Partitioning Behavior¶

Data distribution: Preserves child's partitioning exactly
Shuffle requirements: No shuffling - purely a computational optimization
Partition count: Unchanged from input

Supported Join/Aggregation Types¶

Supports any join/aggregation types that the underlying child operators support, including: - Joins: BroadcastHashJoin, ShuffledHashJoin, SortMergeJoin, BroadcastNestedLoopJoin - Aggregations: HashAggregate, SortAggregate - All other codegen-compatible operators in the subtree

Metrics¶

pipelineTime: Total time spent executing the generated pipeline code (in milliseconds)
Inherits all metrics from child operators
Global code generation time tracking via WholeStageCodegenExec.codeGenTime

Code Generation¶

This operator IS the whole-stage code generation implementation.
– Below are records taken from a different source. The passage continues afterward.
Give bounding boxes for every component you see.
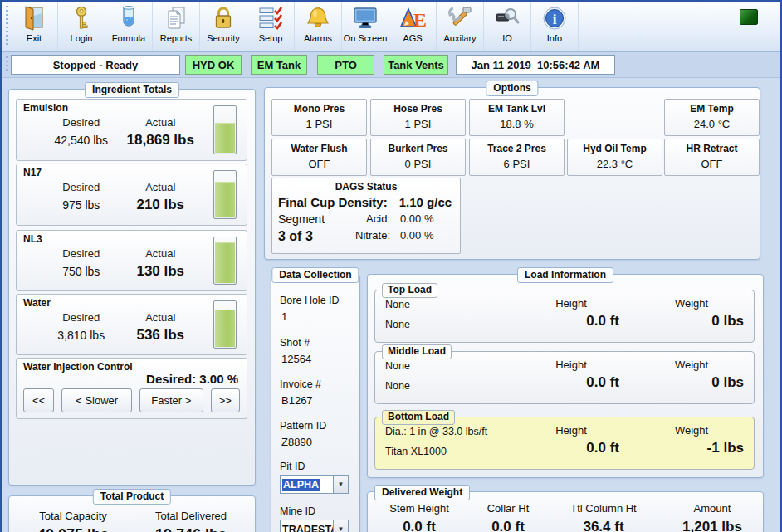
actual-label: Actual — [121, 116, 201, 129]
metric-label: Hose Pres — [371, 103, 465, 115]
info-icon: i — [540, 4, 569, 32]
metric-value: OFF — [272, 158, 366, 170]
ingredient-totals-panel: Ingredient Totals Emulsion Desired 42,54… — [8, 89, 256, 486]
metric-value: 1 PSI — [272, 118, 366, 130]
bore-hole-id-label: Bore Hole ID — [280, 295, 359, 306]
login-button[interactable]: Login — [58, 2, 105, 51]
actual-label: Actual — [121, 181, 201, 193]
metric-value: 22.3 °C — [568, 158, 662, 170]
slower-button[interactable]: < Slower — [61, 388, 132, 412]
weight-label: Weight — [629, 424, 754, 437]
datetime-display: Jan 11 2019 10:56:42 AM — [456, 55, 615, 75]
step-up-button[interactable]: >> — [211, 388, 240, 412]
chevron-down-icon[interactable]: ▼ — [333, 476, 348, 493]
panel-title: Options — [486, 81, 538, 96]
ingredient-name: NL3 — [23, 233, 42, 245]
io-button[interactable]: IO — [484, 2, 531, 51]
toolbar-button-label: AGS — [403, 33, 422, 43]
info-button[interactable]: i Info — [531, 2, 579, 51]
weight-value: 0 lbs — [629, 313, 754, 329]
ingredient-name: N17 — [23, 167, 42, 178]
security-button[interactable]: Security — [200, 2, 247, 51]
level-bar — [213, 105, 237, 154]
total-capacity-value: 40,075 lbs — [14, 526, 132, 532]
reports-button[interactable]: Reports — [153, 2, 200, 51]
ingredient-box-emulsion: Emulsion Desired 42,540 lbs Actual 18,86… — [16, 99, 247, 161]
svg-text:E: E — [413, 9, 426, 31]
desired-label: Desired — [42, 116, 121, 129]
mine-id-value: TRADESTA — [282, 524, 333, 532]
total-product-panel: Total Product Total Capacity 40,075 lbs … — [8, 495, 256, 532]
actual-label: Actual — [121, 311, 201, 324]
total-delivered-value: 19,746 lbs — [132, 526, 250, 532]
em-tank-indicator: EM Tank — [251, 55, 307, 75]
total-capacity-label: Total Capacity — [14, 510, 132, 522]
collar-ht-label: Collar Ht — [466, 502, 550, 515]
stem-height-label: Stem Height — [373, 502, 466, 515]
mine-id-dropdown[interactable]: TRADESTA ▼ — [280, 520, 349, 532]
height-value: 0.0 ft — [513, 313, 629, 329]
invoice-number-label: Invoice # — [280, 378, 359, 390]
metric-label: Hyd Oil Temp — [568, 143, 662, 154]
actual-label: Actual — [121, 247, 201, 260]
acid-label: Acid: — [344, 212, 390, 226]
final-cup-density-value: 1.10 g/cc — [399, 195, 452, 209]
setup-button[interactable]: Setup — [247, 2, 295, 51]
metric-label: Trace 2 Pres — [470, 143, 564, 154]
chevron-down-icon[interactable]: ▼ — [333, 520, 348, 532]
amount-value: 1,201 lbs — [657, 519, 768, 532]
metric-hose-pres: Hose Pres 1 PSI — [370, 99, 466, 136]
desired-label: Desired — [42, 247, 121, 260]
ttl-column-ht-value: 36.4 ft — [550, 519, 657, 532]
faster-button[interactable]: Faster > — [139, 388, 203, 412]
auxiliary-button[interactable]: Auxilary — [437, 2, 484, 51]
alarms-button[interactable]: Alarms — [295, 2, 342, 51]
report-document-icon — [162, 4, 190, 32]
pit-id-dropdown[interactable]: ALPHA ▼ — [280, 475, 349, 494]
load-product-line2: Titan XL1000 — [385, 446, 513, 457]
metric-hyd-oil-temp: Hyd Oil Temp 22.3 °C — [567, 139, 662, 176]
tools-icon — [446, 4, 474, 32]
height-label: Height — [513, 297, 629, 310]
step-down-button[interactable]: << — [23, 388, 54, 412]
collar-ht-value: 0.0 ft — [466, 519, 550, 532]
desired-label: Desired — [42, 181, 121, 193]
bottom-load-box: Bottom Load Dia.: 1 in @ 33.0 lbs/ft Tit… — [374, 417, 755, 470]
dags-title: DAGS Status — [272, 181, 460, 193]
load-product-line2: None — [385, 380, 513, 392]
toolbar-button-label: Formula — [112, 33, 145, 43]
load-product-line1: None — [385, 360, 513, 372]
total-delivered-label: Total Delivered — [132, 510, 250, 522]
toolbar-button-label: Info — [547, 33, 562, 43]
metric-value: 6 PSI — [470, 158, 564, 170]
ags-logo-icon: E — [398, 4, 427, 32]
toolbar-button-label: Reports — [160, 33, 193, 43]
metric-label: EM Temp — [665, 103, 759, 115]
metric-label: HR Retract — [665, 143, 759, 154]
panel-title: Delivered Weight — [374, 485, 470, 500]
ags-button[interactable]: E AGS — [389, 2, 437, 51]
desired-value: 3,810 lbs — [42, 329, 121, 342]
exit-button[interactable]: Exit — [11, 2, 58, 51]
hyd-ok-indicator: HYD OK — [185, 55, 242, 75]
delivered-weight-panel: Delivered Weight Stem Height 0.0 ft Coll… — [367, 491, 764, 532]
metric-hr-retract: HR Retract OFF — [664, 139, 760, 176]
connection-status-led — [740, 9, 758, 25]
panel-title: Total Product — [93, 489, 171, 505]
actual-value: 18,869 lbs — [121, 132, 201, 149]
panel-title: Ingredient Totals — [85, 82, 179, 98]
data-collection-panel: Data Collection Bore Hole ID 1 Shot # 12… — [271, 274, 360, 532]
formula-button[interactable]: Formula — [105, 2, 153, 51]
ttl-column-ht-label: Ttl Column Ht — [550, 502, 657, 515]
drive-search-icon — [493, 4, 521, 32]
beaker-icon — [115, 4, 143, 32]
toolbar-button-label: Auxilary — [443, 33, 476, 43]
ingredient-box-water: Water Desired 3,810 lbs Actual 536 lbs — [16, 294, 247, 355]
on-screen-button[interactable]: On Screen — [342, 2, 389, 51]
toolbar-grip-handle[interactable] — [4, 6, 10, 47]
amount-label: Amount — [657, 502, 768, 515]
toolbar-button-label: IO — [502, 33, 512, 43]
ingredient-name: Emulsion — [23, 102, 68, 114]
statusbar-grip-handle[interactable] — [4, 56, 9, 73]
acid-value: 0.00 % — [390, 212, 460, 226]
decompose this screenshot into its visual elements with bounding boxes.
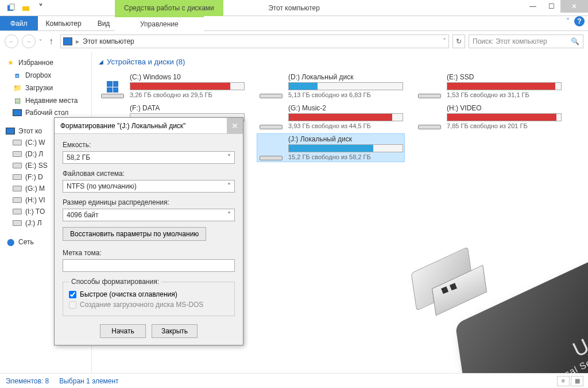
drive-space-text: 7,85 ГБ свободно из 201 ГБ	[447, 122, 562, 129]
status-selection: Выбран 1 элемент	[59, 377, 118, 385]
filesystem-label: Файловая система:	[63, 170, 235, 178]
drive-name: (F:) DATA	[130, 104, 245, 112]
drive-tile[interactable]: (D:) Локальный диск5,13 ГБ свободно из 6…	[257, 72, 404, 99]
drive-space-bar	[447, 113, 562, 121]
minimize-button[interactable]: —	[524, 0, 542, 13]
filesystem-select[interactable]: NTFS (по умолчанию)˅	[63, 180, 235, 193]
this-pc-icon	[63, 37, 72, 45]
msdos-boot-checkbox: Создание загрузочного диска MS-DOS	[69, 301, 229, 309]
drive-name: (E:) SSD	[447, 73, 562, 81]
properties-icon[interactable]	[5, 2, 17, 14]
details-view-button[interactable]: ≡	[557, 376, 570, 386]
desktop-icon	[13, 109, 22, 116]
drive-name: (C:) Windows 10	[130, 73, 245, 81]
drive-icon	[258, 73, 284, 98]
close-dialog-button[interactable]: Закрыть	[152, 324, 198, 338]
refresh-button[interactable]: ↻	[452, 34, 465, 48]
drive-space-text: 1,53 ГБ свободно из 31,1 ГБ	[447, 91, 562, 98]
window-controls: — ☐ ✕	[524, 0, 588, 13]
search-input[interactable]: Поиск: Этот компьютер 🔍	[469, 34, 583, 48]
drive-icon	[258, 135, 284, 160]
chevron-down-icon: ˅	[227, 211, 231, 219]
volume-label-label: Метка тома:	[63, 249, 235, 257]
tiles-view-button[interactable]: ▦	[571, 376, 583, 386]
tab-computer[interactable]: Компьютер	[38, 16, 90, 30]
drive-tile[interactable]: (G:) Music-23,93 ГБ свободно из 44,5 ГБ	[257, 103, 404, 130]
address-input[interactable]: ▸ Этот компьютер ˅	[60, 34, 449, 48]
drive-space-text: 5,13 ГБ свободно из 6,83 ГБ	[288, 91, 403, 98]
tab-manage[interactable]: Управление	[115, 16, 204, 31]
drive-icon	[13, 220, 22, 226]
drive-icon	[13, 163, 22, 168]
dialog-title: Форматирование "(J:) Локальный диск"	[60, 122, 185, 130]
drive-space-bar	[288, 82, 403, 90]
search-icon: 🔍	[571, 37, 579, 45]
drive-name: (H:) VIDEO	[447, 104, 562, 112]
drive-tile[interactable]: (E:) SSD1,53 ГБ свободно из 31,1 ГБ	[416, 72, 563, 99]
new-folder-icon[interactable]	[20, 2, 32, 14]
drive-icon	[417, 73, 442, 98]
drive-icon	[13, 197, 22, 203]
start-button[interactable]: Начать	[100, 324, 146, 338]
up-button[interactable]: ↑	[45, 36, 57, 47]
ribbon-tabs: Файл Компьютер Вид Управление ˅ ?	[0, 16, 588, 31]
drive-space-text: 15,2 ГБ свободно из 58,2 ГБ	[288, 153, 403, 160]
drive-icon	[13, 174, 22, 180]
ribbon-collapse-icon[interactable]: ˅	[566, 17, 570, 25]
qat-dropdown-icon[interactable]: ˅	[34, 2, 47, 14]
usb-illustration: USB Universal Serial Bus	[350, 236, 588, 374]
back-button[interactable]: ←	[5, 34, 18, 48]
chevron-down-icon: ˅	[227, 153, 231, 162]
capacity-select[interactable]: 58,2 ГБ˅	[63, 151, 235, 164]
sidebar-dropbox[interactable]: ⧈Dropbox	[0, 69, 91, 82]
drive-tools-context-tab[interactable]: Средства работы с дисками	[115, 0, 223, 16]
dropbox-icon: ⧈	[13, 71, 22, 80]
status-item-count: Элементов: 8	[6, 377, 49, 385]
address-dropdown-icon[interactable]: ˅	[443, 37, 446, 45]
allocation-select[interactable]: 4096 байт˅	[63, 209, 235, 221]
format-options-group: Способы форматирования: Быстрое (очистка…	[63, 278, 235, 316]
drive-name: (J:) Локальный диск	[288, 135, 403, 143]
svg-rect-1	[10, 4, 14, 10]
devices-group-header[interactable]: ◢ Устройства и диски (8)	[99, 57, 581, 66]
drive-icon	[13, 140, 22, 145]
sidebar-favorites[interactable]: ★Избранное	[0, 56, 91, 69]
format-options-legend: Способы форматирования:	[69, 278, 161, 286]
maximize-button[interactable]: ☐	[542, 0, 560, 13]
tab-view[interactable]: Вид	[90, 16, 118, 30]
drive-space-bar	[130, 82, 245, 90]
history-dropdown-icon[interactable]: ˅	[39, 39, 42, 45]
help-icon[interactable]: ?	[574, 16, 585, 26]
status-bar: Элементов: 8 Выбран 1 элемент ≡ ▦	[0, 373, 588, 388]
dialog-close-button[interactable]: ✕	[227, 118, 243, 134]
address-location: Этот компьютер	[83, 37, 134, 45]
sidebar-desktop[interactable]: Рабочий стол	[0, 107, 91, 118]
drive-icon	[13, 186, 22, 191]
sidebar-downloads[interactable]: 📁Загрузки	[0, 82, 91, 94]
collapse-icon: ◢	[99, 59, 103, 65]
dialog-titlebar[interactable]: Форматирование "(J:) Локальный диск" ✕	[55, 118, 243, 134]
quick-format-checkbox[interactable]: Быстрое (очистка оглавления)	[69, 290, 229, 298]
drive-tile[interactable]: (J:) Локальный диск15,2 ГБ свободно из 5…	[257, 134, 404, 162]
drive-name: (D:) Локальный диск	[288, 73, 403, 81]
tab-file[interactable]: Файл	[0, 16, 38, 30]
forward-button[interactable]: →	[22, 34, 36, 48]
drive-space-text: 3,93 ГБ свободно из 44,5 ГБ	[288, 122, 403, 129]
drive-space-bar	[288, 113, 403, 121]
drive-icon	[258, 104, 284, 129]
chevron-down-icon: ˅	[227, 182, 231, 190]
drive-tile[interactable]: (H:) VIDEO7,85 ГБ свободно из 201 ГБ	[416, 103, 563, 130]
volume-label-input[interactable]	[63, 259, 235, 272]
sidebar-recent[interactable]: ▤Недавние места	[0, 94, 91, 107]
format-dialog: Форматирование "(J:) Локальный диск" ✕ Е…	[54, 117, 243, 345]
drive-tile[interactable]: (C:) Windows 103,26 ГБ свободно из 29,5 …	[99, 72, 246, 99]
drive-icon	[13, 209, 22, 214]
restore-defaults-button[interactable]: Восстановить параметры по умолчанию	[63, 227, 206, 241]
drive-icon	[13, 151, 22, 157]
drive-name: (G:) Music-2	[288, 104, 403, 112]
close-button[interactable]: ✕	[560, 0, 588, 13]
windows-logo-icon	[107, 81, 118, 93]
drive-space-bar	[447, 82, 562, 90]
network-icon: ⬤	[6, 237, 15, 247]
svg-rect-2	[22, 6, 29, 11]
It: - Generates Java source code for entire operator subtrees - Compiles code at runtime using Janino compiler - Falls back to interpreted execution if compilation fails or bytecode size exceeds spark.sql.codegen.hugeMethodLimit - Supports broadcasting large generated code when size exceeds threshold

Configuration Options¶

spark.sql.codegen.wholeStage - Enable/disable whole-stage codegen
spark.sql.codegen.maxFields - Maximum fields in schema for codegen
spark.sql.codegen.hugeMethodLimit - Bytecode size limit before disabling codegen
spark.sql.codegen.fallback - Allow fallback to interpreted execution on compilation failure
spark.sql.codegen.useIdInClassName - Include stage ID in generated class names
spark.sql.codegen.splitConsumeFuncByOperator - Split consume functions to avoid long methods

Edge Cases¶

Compilation failure: Automatically falls back to child.execute() if code generation or compilation fails
Large bytecode: Disables codegen and uses interpreted execution when compiled code exceeds huge method limit
Complex schemas: Automatically disabled when schema has too many nested fields
Expressions with CodegenFallback: Prevents whole-stage codegen for the subtree

Examples¶

== Physical Plan ==
*(1) Project [id#0L, (id#0L * 2) AS doubled#3L]
+- *(1) Filter (id#0L > 100)
   +- *(1) Range (0, 1000, step=1, splits=8)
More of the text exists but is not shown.